[Page images and extracted text]
=-=-=
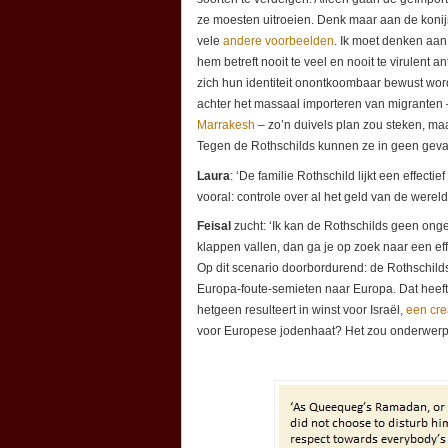
ze moesten uitroeien. Denk maar aan de konij
vele
andere voorbeelden
. Ik moet denken aan
hem betreft nooit te veel en nooit te virulent 
zich hun identiteit onontkoombaar bewust word
achter het massaal importeren van migranten –
Marrakesh
– zo’n duivels plan zou steken, maa
Tegen de Rothschilds kunnen ze in geen geval 
Laura
: ‘De familie Rothschild lijkt een effec
vooral: controle over al het geld van de wereld
Feisal
zucht: ‘Ik kan de Rothschilds geen ongeli
klappen vallen, dan ga je op zoek naar een eff
Op dit scenario doorbordurend: de Rothschild
Europa-foute-semieten naar Europa. Dat heeft
hetgeen resulteert in winst voor Israël,
een cre
voor Europese jodenhaat? Het zou onderwerp 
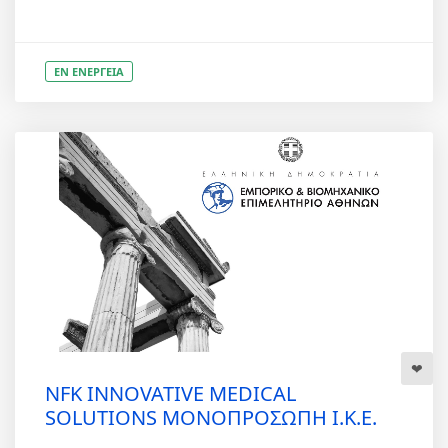
ΕΝ ΕΝΕΡΓΕΙΑ
NFK INNOVATIVE MEDICAL
SOLUTIONS ΜΟΝΟΠΡΟΣΩΠΗ Ι.Κ.Ε.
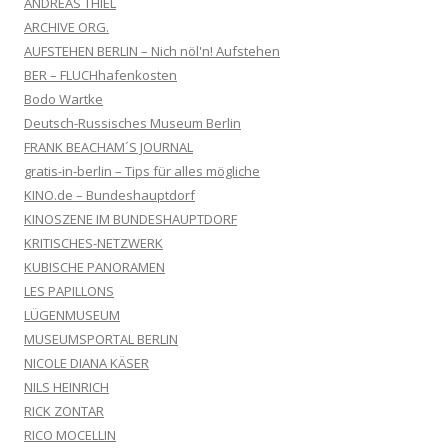
ANDREAS THIEL
ARCHIVE ORG.
AUFSTEHEN BERLIN – Nich nöl'n! Aufstehen
BER – FLUCHhafenkosten
Bodo Wartke
Deutsch-Russisches Museum Berlin
FRANK BEACHAM´S JOURNAL
gratis-in-berlin – Tips für alles mögliche
KINO.de – Bundeshauptdorf
KINOSZENE IM BUNDESHAUPTDORF
KRITISCHES-NETZWERK
KUBISCHE PANORAMEN
LES PAPILLONS
LÜGENMUSEUM
MUSEUMSPORTAL BERLIN
NICOLE DIANA KÄSER
NILS HEINRICH
RICK ZONTAR
RICO MOCELLIN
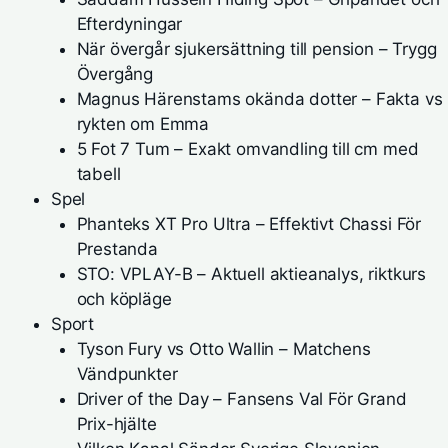
Efterdyningar
När övergår sjukersättning till pension – Trygg
Övergång
Magnus Härenstams okända dotter – Fakta vs
rykten om Emma
5 Fot 7 Tum – Exakt omvandling till cm med
tabell
Spel
Phanteks XT Pro Ultra – Effektivt Chassi För
Prestanda
STO: VPLAY-B – Aktuell aktieanalys, riktkurs
och köpläge
Sport
Tyson Fury vs Otto Wallin – Matchens
Vändpunkter
Driver of the Day – Fansens Val För Grand
Prix-hjälte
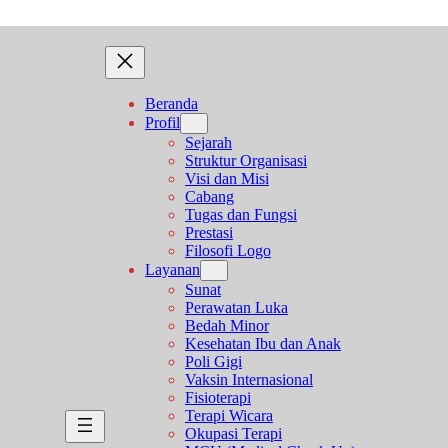
Beranda
Profil
Sejarah
Struktur Organisasi
Visi dan Misi
Cabang
Tugas dan Fungsi
Prestasi
Filosofi Logo
Layanan
Sunat
Perawatan Luka
Bedah Minor
Kesehatan Ibu dan Anak
Poli Gigi
Vaksin Internasional
Fisioterapi
Terapi Wicara
Okupasi Terapi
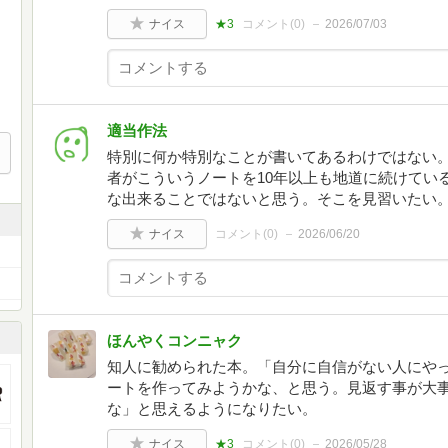
ナイス
★3
コメント(
0
)
2026/07/03
適当作法
特別に何か特別なことが書いてあるわけではない。
者がこういうノートを10年以上も地道に続けてい
な出来ることではないと思う。そこを見習いたい
ナイス
コメント(
0
)
2026/06/20
ほんやくコンニャク
知人に勧められた本。「自分に自信がない人にや
ートを作ってみようかな、と思う。見返す事が大
な」と思えるようになりたい。
ナイス
★3
コメント(
0
)
2026/05/28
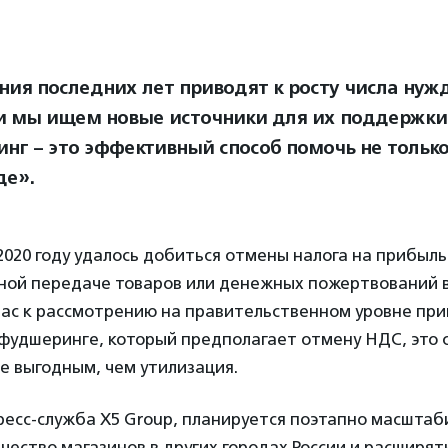
ния последних лет приводят к росту числа ну
и мы ищем новые источники для их поддержки
нг – это эффективный способ помочь не только
де».
 2020 году удалось добиться отмены налога на прибыль
ной передаче товаров или денежных пожертвований 
час к рассмотрению на правительственном уровне пр
 фудшеринге, который предполагает отмену НДС, это 
е выгодным, чем утилизация.
есс-служба X5 Group, планируется поэтапно масштаб
чество магазинов в других городах России и расширят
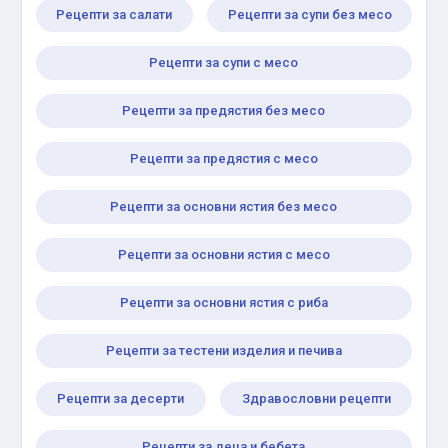
Рецепти за салати
Рецепти за супи без месо
Рецепти за супи с месо
Рецепти за предястия без месо
Рецепти за предястия с месо
Рецепти за основни ястия без месо
Рецепти за основни ястия с месо
Рецепти за основни ястия с риба
Рецепти за тестени изделия и печива
Рецепти за десерти
Здравословни рецепти
Рецепти за деца и бебета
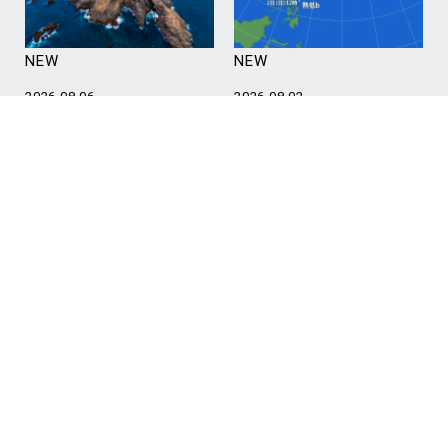
NEW
NEW
2026.08.06
2026.08.02
台風明け、明日から神子
【重要】8月3日（月）～
元ダイビング再開予
6日（木）神子元ダイビ
定！/Mikomoto Diving
ング中止のお知ら
Scheduled to Resume
せ/Important Notice:
Tomorrow After the
Mikomoto Diving
Typhoon
Canceled from August 3
to 6
#Mikomoto
#神子元ハンマーズ
#Mikomoto
#神子元ハンマーズ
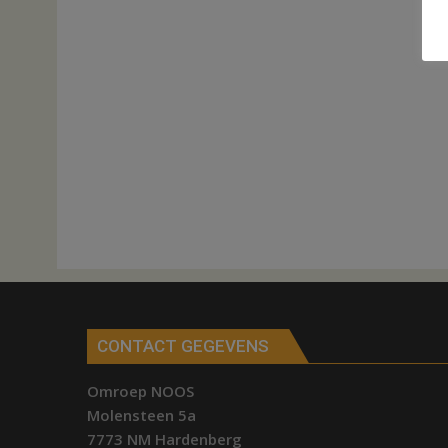
CONTACT GEGEVENS
Omroep NOOS
Molensteen 5a
7773 NM Hardenberg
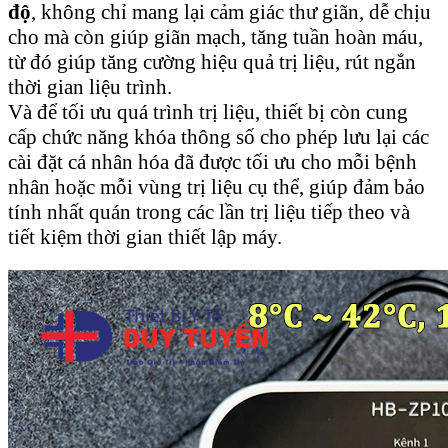
độ
, không chỉ mang lại cảm giác thư giãn, dễ chịu
cho mà còn giúp giãn mạch, tăng tuần hoàn máu,
từ đó giúp tăng cường hiệu quả trị liệu, rút ngắn
thời gian liệu trình.
Và để tối ưu quá trình trị liệu, thiết bị còn cung
cấp chức năng khóa thông số cho phép lưu lại các
cài đặt cá nhân hóa đã được tối ưu cho mỗi bệnh
nhân hoặc mỗi vùng trị liệu cụ thể, giúp đảm bảo
tính nhất quán trong các lần trị liệu tiếp theo và
tiết kiệm thời gian thiết lập máy.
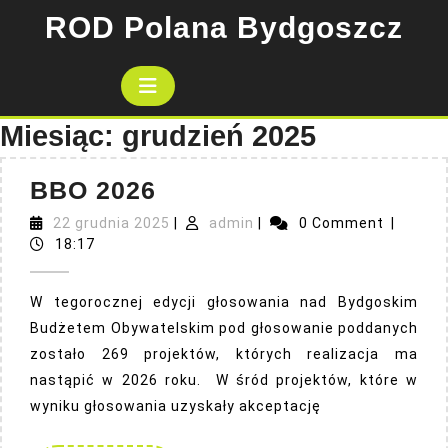
Skip
ROD Polana Bydgoszcz
to
content
Open
Button
Miesiąc:
grudzień 2025
BBO
BBO 2026
2026
22
admin
22 grudnia 2025
|
admin
|
0 Comment
|
grudnia
18:17
2025
W tegorocznej edycji głosowania nad Bydgoskim
Budżetem Obywatelskim pod głosowanie poddanych
zostało 269 projektów, których realizacja ma
nastąpić w 2026 roku. W śród projektów, które w
wyniku głosowania uzyskały akceptację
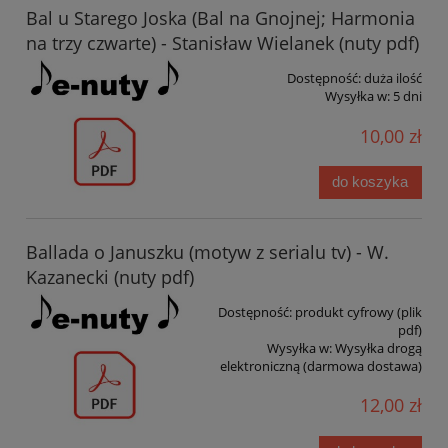
Bal u Starego Joska (Bal na Gnojnej; Harmonia
na trzy czwarte) - Stanisław Wielanek (nuty pdf)
Dostępność:
duża ilość
Wysyłka w:
5 dni
10,00 zł
do koszyka
Ballada o Januszku (motyw z serialu tv) - W.
Kazanecki (nuty pdf)
Dostępność:
produkt cyfrowy (plik
pdf)
Wysyłka w:
Wysyłka drogą
elektroniczną (darmowa dostawa)
12,00 zł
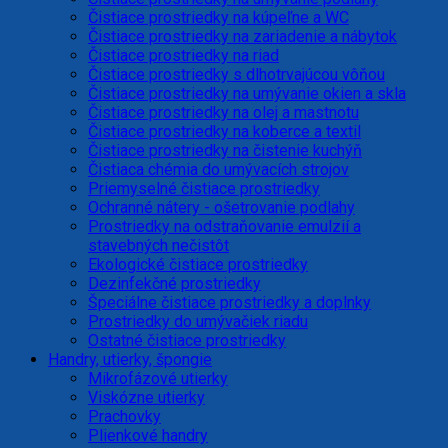
Čistiace prostriedky na kúpeľne a WC
Čistiace prostriedky na zariadenie a nábytok
Čistiace prostriedky na riad
Čistiace prostriedky s dlhotrvajúcou vôňou
Čistiace prostriedky na umývanie okien a skla
Čistiace prostriedky na olej a mastnotu
Čistiace prostriedky na koberce a textil
Čistiace prostriedky na čistenie kuchýň
Čistiaca chémia do umývacích strojov
Priemyselné čistiace prostriedky
Ochranné nátery - ošetrovanie podlahy
Prostriedky na odstraňovanie emulzií a
stavebných nečistôt
Ekologické čistiace prostriedky
Dezinfekčné prostriedky
Špeciálne čistiace prostriedky a doplnky
Prostriedky do umývačiek riadu
Ostatné čistiace prostriedky
Handry, utierky, špongie
Mikrofázové utierky
Viskózne utierky
Prachovky
Plienkové handry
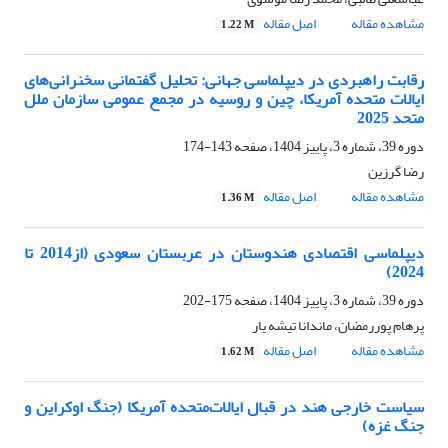
مشاهده مقاله
اصل مقاله
1.22 M
رقابت راهبردی در دیپلماسی جهانی: تحلیل گفتمانی سخنرانی‌های
ایالات متحده آمریکا، چین و روسیه در مجمع عمومی سازمان ملل
متحد 2025
دوره 39، شماره 3، پاییز 1404، صفحه
143-174
رضا گرزین
مشاهده مقاله
اصل مقاله
1.36 M
دیپلماسی اقتصادی هندوستان در عربستان سعودی (از2014 تا
2024)
دوره 39، شماره 3، پاییز 1404، صفحه
175-202
پرهام پوررمضان، ماندانا تیشه یار
مشاهده مقاله
اصل مقاله
1.62 M
سیاست خارجی هند در قبال ایالات‌متحده آمریکا (جنگ اوکراین و
جنگ غزه)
=-=-=
### [WHAT IS REQUIRED]
The answer should consist only of the lines above from the one with "台風明け、明日から神子" through the one with "wyniku głosowania uzyskały akceptację", repeated exactly, with no pictures among them.

### [RESULT]
台風明け、明日から神子
【重要】8月3日（月）～
元ダイビング再開予
6日（木）神子元ダイビ
定！/Mikomoto Diving
ング中止のお知ら
Scheduled to Resume
せ/Important Notice:
Tomorrow After the
Mikomoto Diving
Typhoon
Canceled from August 3
to 6
#Mikomoto
#神子元ハンマーズ
#Mikomoto
#神子元ハンマーズ
CONTACT GEGEVENS
Omroep NOOS
Molensteen 5a
7773 NM Hardenberg
độ
, không chỉ mang lại cảm giác thư giãn, dễ chịu
cho mà còn giúp giãn mạch, tăng tuần hoàn máu,
từ đó giúp tăng cường hiệu quả trị liệu, rút ngắn
thời gian liệu trình.
Và để tối ưu quá trình trị liệu, thiết bị còn cung
cấp chức năng khóa thông số cho phép lưu lại các
cài đặt cá nhân hóa đã được tối ưu cho mỗi bệnh
nhân hoặc mỗi vùng trị liệu cụ thể, giúp đảm bảo
tính nhất quán trong các lần trị liệu tiếp theo và
tiết kiệm thời gian thiết lập máy.
Skip
ROD Polana Bydgoszcz
to
content
Open
Button
Miesiąc:
grudzień 2025
BBO
BBO 2026
2026
22
admin
22 grudnia 2025
|
admin
|
0 Comment
|
grudnia
18:17
2025
W tegorocznej edycji głosowania nad Bydgoskim
Budżetem Obywatelskim pod głosowanie poddanych
zostało 269 projektów, których realizacja ma
nastąpić w 2026 roku. W śród projektów, które w
wyniku głosowania uzyskały akceptację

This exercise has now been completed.